→ **Exercise prompt**: With the pictures left out, reproduce exactly the lines from the one containing "Schianto frontale a Ferrara, tre" through the final line of the entries.

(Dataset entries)

++++++++++

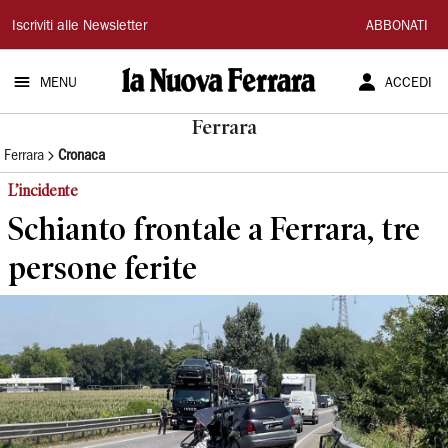
La
Iscriviti alle Newsletter
ABBONATI
Nuova
MENU
ACCEDI
Ferrara
Ferrara
Ferrara
Cronaca
L’incidente
Schianto frontale a Ferrara, tre
persone ferite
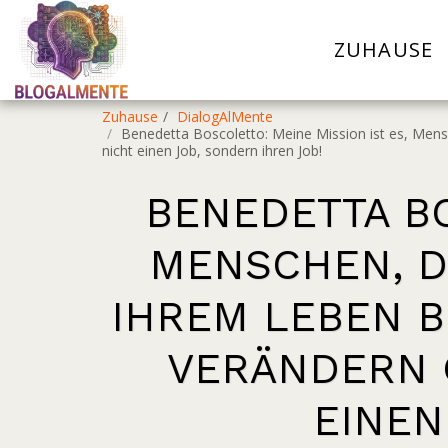
ZUHAUSE
Zuhause
DialogAlMente
Benedetta Boscoletto: Meine Mission ist es, Mensc
nicht einen Job, sondern ihren Job!
BENEDETTA BO
MENSCHEN, D
IHREM LEBEN B
VERÄNDERN O
EINEN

++++++++++

→ **Solved problem**:
Schianto frontale a Ferrara, tre
persone ferite
ZUHAUSE
Zuhause
DialogAlMente
Benedetta Boscoletto: Meine Mission ist es, Mensc
nicht einen Job, sondern ihren Job!
BENEDETTA BO
MENSCHEN, D
IHREM LEBEN B
VERÄNDERN O
EINEN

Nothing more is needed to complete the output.